Apple isn’t often known for pioneering new technologies these days. Whether it’s folding smartphones, sophisticated sound tech, or hidden cameras, Apple is rarely the first to enter.
Instead, wait. Years go by, technology advances, and when a competitor releases several versions of something, Apple swoops in with the first version. Sophisticated, powerful, stylish and always very expensive.
Years after the first boom in virtual reality, Apple has finally used the card to launch its first VR headset. You may be late to the party, but Apple has acted as usual, and its first steps into virtual reality are the best model we’ve ever seen.
So what’s so good about Apple’s first take on virtual worlds? David Reeda professor of AI and spatial computing at the University of Liverpool Hope.
fusion of reality
Unlike some previous attempts at usable virtual reality headsets, Apple’s Vision Po device utilizes a mixed reality format. This means that the headset blends the virtual and real worlds rather than darkening the world around it.
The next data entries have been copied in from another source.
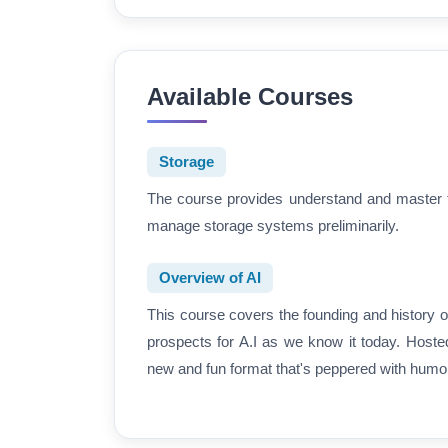
Available Courses
Storage
The course provides understand and master th
manage storage systems preliminarily.
Overview of AI
This course covers the founding and history of
prospects for A.I as we know it today. Hoste
new and fun format that's peppered with humor,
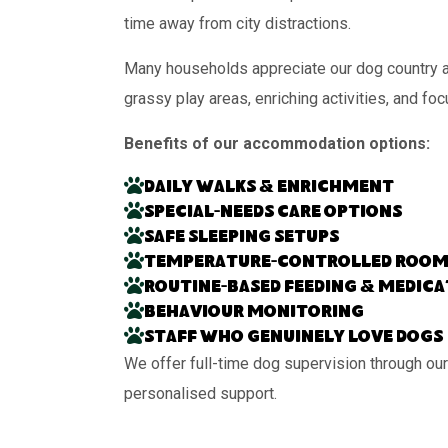
time away from city distractions.
Many households appreciate our dog country ac
grassy play areas, enriching activities, and fo
Benefits of our accommodation options:
Daily walks & enrichment
Special-needs care options
Safe sleeping setups
Temperature-controlled room
Routine-based feeding & medic
Behaviour monitoring
Staff who genuinely love dogs
We offer full-time dog supervision through our
personalised support.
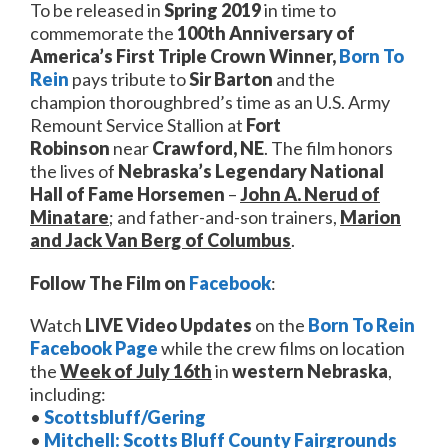
To be released in
Spring 2019
in time to
commemorate the
100th Anniversary of
America’s
First Triple Crown Winner,
Born To
Rein
pays tribute to
Sir Barton
and the
champion thoroughbred’s time as an U.S. Army
Remount Service Stallion at
Fort
Robinson
near
Crawford, NE
. The film honors
the lives of
Nebraska’s Legendary National
Hall of
Fame Horsemen
–
J
ohn A. Nerud of
Minatare
; and father-and-son trainers,
Marion
and Jack Van Berg of Columbus
.
Follow The Film on
Facebook
:
Watch
LIVE Video
Updates
on the
Born To Rein
Facebook
Page
while the crew films on location
the
Week of July 16th
in
western Nebraska
,
including:
•
Scottsbluff/Gering
•
Mitchell: Scotts Bluff County Fairgrounds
With a headset on, you can control a virtual floating monitor on your desk, play a game in your living room, or essentially make the real world a little more fun.
“The big selling point here is that Apple is looking to expand the meaning of the Metaverse. It’s built into the world,” Reed says.
“There is a theory known as spatial computing. It is the idea that machines can hold and manipulate referents to real objects in the world. I am doing it so that it can be done.”
This does not mean that the headset cannot take advantage of virtual reality. By toggling a switch on the side of the headset, users can change how much they block out the world around them.
With access to both virtual and mixed reality, Apple is trying to give you the best of both worlds. They’re not the first to do this, but they’re the first to do it with this much processing power.
Add a power supply on top of a power supply
Where Apple really stands out in the crowd is inside the headset. Apple says that in the Vision Pro he uses two separate chipsets. One is used for processing graphics, vision algorithms, and running software, and the other is entirely focused on processing input from cameras, sensors, and microphones.
With this dual setup, the image will be displayed in 12ms with no delay. In theory, this should result in a smoother virtual reality experience, with no violent movements taking you away from the experience.
more like this
“Essentially, it’s more powerful than the MacBook Pro. It’s basically like having a computer strapped to your face. , and even new ways to browse the Internet,” says Reed.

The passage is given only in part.